See State v. Perea, 85 N.M. 505, 509, 513 P.2d 1287, 1291 (Ct. App. 1973) (applying the
5
veracity and basis of knowledge test to double hearsay); see also Cordova, 109 N.M. at 213,
784 P.2d at 32 (citing Perea, 85 N.M. at 509, 513 P.2d at 1291, for “applying [the Aguilar
and Spinelli] test to [a] ‘double hearsay’ problem”). For clarity, we will refer to the sources
who spoke to the detectives—the “confidential source” and the two “concerned
citizens”—as level one sources, to the person or persons whom Defendant purportedly told
that he killed Victim—to the extent they may have told anyone in the hearsay chain any
account of those conversations—as level three sources, and to any sources relaying
information between level three and level one as level two sources. We must determine
whether the affidavit sets forth a substantial basis for independently reviewing all the levels
of hearsay through which Defendant’s statement or statements allegedly traveled.
{19} Under the first prong of the test, relating to a hearsay source’s veracity, we ask
whether the affidavit provides a “substantial basis for believing the informant,” Cordova,
109 N.M. at 214, 784 P.2d at 33; accord Rule 5-211(E) (A search warrant affidavit must
contain “a substantial basis for believing the source of the hearsay to be credible.”). We
have recognized a number of ways in which an affidavit may demonstrate a source’s
veracity, such as where a source has provided police with reliable information in the past,
see Cordova, 109 N.M. at 213 n.2, 217-218, 784 P.2d at 33 n.2, 36-37, or where an
informant’s tip “constitutes an admission that the informant was involved in illegal activity,”
id. at 213 n.2, 784 P.2d at 33 n.2.
{20} The affidavit in this case fails to provide any basis for a judicial determination of the
veracity of any of the various level one, level two, or level three hearsay sources with respect
to Defendant’s purported admission that “he had killed [Victim] for stealing from him.”

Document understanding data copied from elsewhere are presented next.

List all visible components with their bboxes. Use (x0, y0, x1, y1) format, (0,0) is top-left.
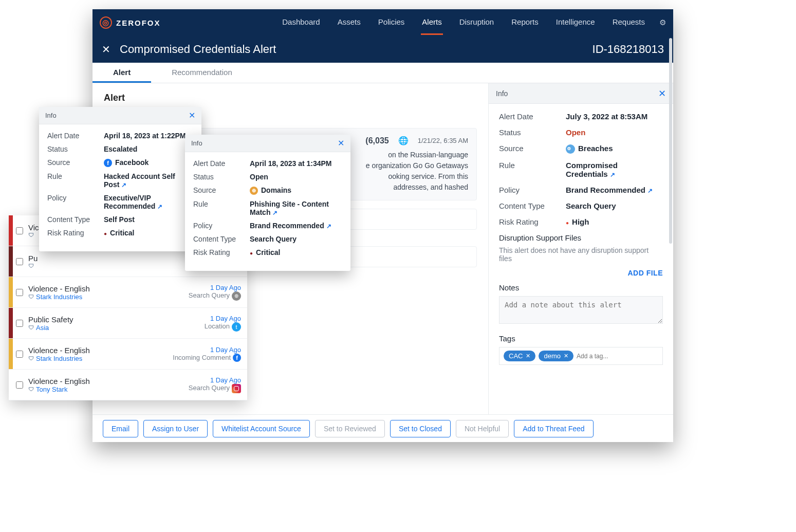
info-panel-body: Alert DateJuly 3, 2022 at 8:53AM StatusO… (489, 104, 673, 414)
alert-id: ID-168218013 (593, 43, 664, 56)
list-title: Public Safety (28, 315, 199, 324)
list-item[interactable]: Violence - English 🛡Stark Industries 1 D… (9, 277, 247, 308)
info-k-alert-date: Alert Date (499, 112, 566, 121)
select-checkbox[interactable] (16, 227, 23, 234)
list-item[interactable]: Public Safety 🛡Asia 1 Day Ago Locationt (9, 308, 247, 339)
list-entity: Stark Industries (36, 355, 82, 362)
nav-intelligence[interactable]: Intelligence (555, 10, 596, 35)
disruption-heading: Disruption Support Files (499, 233, 663, 242)
popover-header: Info ✕ (185, 135, 350, 152)
info-k-source: Source (499, 144, 566, 154)
pop2-k-source: Source (193, 186, 250, 195)
popover-title: Info (45, 112, 57, 119)
select-checkbox[interactable] (16, 320, 23, 327)
severity-bar (9, 339, 13, 369)
select-checkbox[interactable] (16, 258, 23, 265)
tabs-row: Alert Recommendation (92, 63, 673, 83)
list-source: Location (205, 322, 230, 330)
pop1-k-status: Status (47, 145, 104, 153)
pop1-k-rule: Rule (47, 172, 104, 189)
pop2-v-rule[interactable]: Phishing Site - Content Match↗ (250, 200, 342, 216)
close-info-icon[interactable]: ✕ (658, 88, 666, 99)
severity-bar (9, 277, 13, 307)
list-time: 1 Day Ago (189, 376, 241, 384)
tag-chip-demo[interactable]: demo✕ (539, 351, 573, 361)
pop1-v-rule[interactable]: Hacked Account Self Post↗ (104, 172, 193, 189)
nav-items: Dashboard Assets Policies Alerts Disrupt… (281, 10, 646, 35)
nav-disruption[interactable]: Disruption (458, 10, 495, 35)
nav-assets[interactable]: Assets (337, 10, 362, 35)
tab-recommendation[interactable]: Recommendation (151, 63, 253, 83)
pop1-k-policy: Policy (47, 194, 104, 210)
set-closed-button[interactable]: Set to Closed (390, 420, 451, 437)
pop1-k-source: Source (47, 158, 104, 167)
tags-heading: Tags (499, 334, 663, 343)
tag-chip-cac[interactable]: CAC✕ (504, 351, 535, 361)
whitelist-button[interactable]: Whitelist Account Source (213, 420, 310, 437)
tab-alert[interactable]: Alert (92, 63, 151, 83)
email-button[interactable]: Email (103, 420, 138, 437)
pop1-v-date: April 18, 2023 at 1:22PM (104, 132, 193, 140)
remove-tag-icon[interactable]: ✕ (564, 353, 568, 359)
severity-bar (9, 246, 13, 277)
shield-icon: 🛡 (28, 386, 34, 392)
gear-icon[interactable]: ⚙ (659, 18, 666, 27)
tag-input[interactable] (577, 353, 658, 360)
close-popover-icon[interactable]: ✕ (338, 138, 344, 148)
nav-requests[interactable]: Requests (612, 10, 646, 35)
add-file-button[interactable]: ADD FILE (499, 269, 663, 277)
popover-header: Info ✕ (39, 107, 201, 124)
pop2-v-policy[interactable]: Brand Recommended↗ (250, 222, 342, 230)
info-v-source: Breaches (566, 144, 663, 154)
web-icon: ⊕ (232, 291, 241, 301)
select-checkbox[interactable] (16, 289, 23, 296)
nav-alerts[interactable]: Alerts (421, 10, 442, 35)
pop2-v-source: ⊕Domains (250, 186, 342, 195)
disruption-empty: This alert does not have any disruption … (499, 246, 663, 263)
pop1-k-ctype: Content Type (47, 215, 104, 224)
close-popover-icon[interactable]: ✕ (189, 111, 195, 120)
title-bar: ✕ Compromised Credentials Alert ID-16821… (92, 36, 673, 63)
list-title: Violence - English (28, 284, 183, 293)
nav-reports[interactable]: Reports (510, 10, 540, 35)
set-reviewed-button[interactable]: Set to Reviewed (315, 420, 385, 437)
select-checkbox[interactable] (16, 381, 23, 389)
info-v-rule[interactable]: Compromised Credentials↗ (566, 161, 663, 178)
brand-logo: ◎ ZEROFOX (100, 16, 161, 29)
translate-icon[interactable]: 🌐 (398, 136, 409, 145)
instagram-icon (232, 384, 241, 393)
list-item[interactable]: Violence - English 🛡Tony Stark 1 Day Ago… (9, 370, 247, 400)
select-checkbox[interactable] (16, 351, 23, 358)
list-time: 1 Day Ago (173, 346, 241, 354)
content-timestamp: 1/21/22, 6:35 AM (418, 137, 468, 144)
result-count: (6,035 (365, 136, 388, 145)
info-v-alert-date: July 3, 2022 at 8:53AM (566, 112, 663, 121)
shield-icon: 🛡 (28, 263, 34, 269)
shield-icon: 🛡 (28, 324, 34, 331)
list-item[interactable]: Violence - English 🛡Stark Industries 1 D… (9, 339, 247, 370)
pop2-k-rule: Rule (193, 200, 250, 216)
list-title: Violence - English (28, 346, 168, 355)
nav-policies[interactable]: Policies (377, 10, 406, 35)
pop2-v-risk: Critical (250, 248, 342, 256)
info-v-policy[interactable]: Brand Recommended↗ (566, 186, 663, 194)
assign-user-button[interactable]: Assign to User (143, 420, 208, 437)
pop2-k-status: Status (193, 173, 250, 181)
add-threat-feed-button[interactable]: Add to Threat Feed (514, 420, 593, 437)
list-source: Search Query (189, 291, 230, 299)
info-panel: Info ✕ Alert DateJuly 3, 2022 at 8:53AM … (488, 83, 673, 414)
pop2-k-date: Alert Date (193, 159, 250, 168)
remove-tag-icon[interactable]: ✕ (526, 353, 530, 359)
close-icon[interactable]: ✕ (102, 43, 110, 56)
nav-dashboard[interactable]: Dashboard (281, 10, 321, 35)
not-helpful-button[interactable]: Not Helpful (456, 420, 509, 437)
info-k-rule: Rule (499, 161, 566, 178)
notes-textarea[interactable] (499, 296, 663, 324)
info-k-ctype: Content Type (499, 201, 566, 210)
pop1-v-policy[interactable]: Executive/VIP Recommended↗ (104, 194, 193, 210)
list-entity: Asia (36, 324, 49, 332)
pop2-k-policy: Policy (193, 222, 250, 230)
scrollbar[interactable] (669, 104, 672, 244)
shield-icon: 🛡 (28, 232, 34, 238)
list-entity: Tony Stark (36, 386, 67, 393)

Mere allegations that a source is a “confidential source” or a “concerned citizen” are
inadequate. See State v. Baca, 97 N.M. 379, 381, 640 P.2d 485, 487 (1982) (noting that even
where hearsay information is from a confidential informant, there must be “sufficient
underlying circumstances in the affidavit from which the judge could conclude that the
informant is credible”); see also Cordova, 109 N.M. at 217, 784 P.2d at 36 (concluding that
police corroboration in past cases of information supplied by a “confidential informant” was
a marginally sufficient showing of credibility); In re Shon Daniel K., 1998-NMCA-069, ¶
13, 125 N.M. 219, 959 P.2d 553 (holding that “a generic recitation that an individual is a
‘citizen-informant’ is insufficient to raise an inference that the informant is credible” in the
absence of specific corroborating facts about the source’s truthfulness). While we do not
disagree with the State’s general reliance on State v. Contreras, 2003-NMCA-129, ¶ 10, 134
N.M. 503, 79 P.3d 1111, for the proposition that a citizen informant can be regarded as more
reliable because “citizens presumably have nothing to gain by fabrication” (internal
quotation marks and citation omitted), we disagree that merely asserting that an anonymous
informant is a “concerned citizen” automatically bestows credibility. In Contreras, a
concerned motorist called 911 to report a possible drunk driver. Id. ¶ 2. Based on the
circumstances of that call, the Contreras Court determined that the concerned informant’s
eyewitness account met the credibility and reliability hearsay requirements. Id. ¶¶ 12, 21.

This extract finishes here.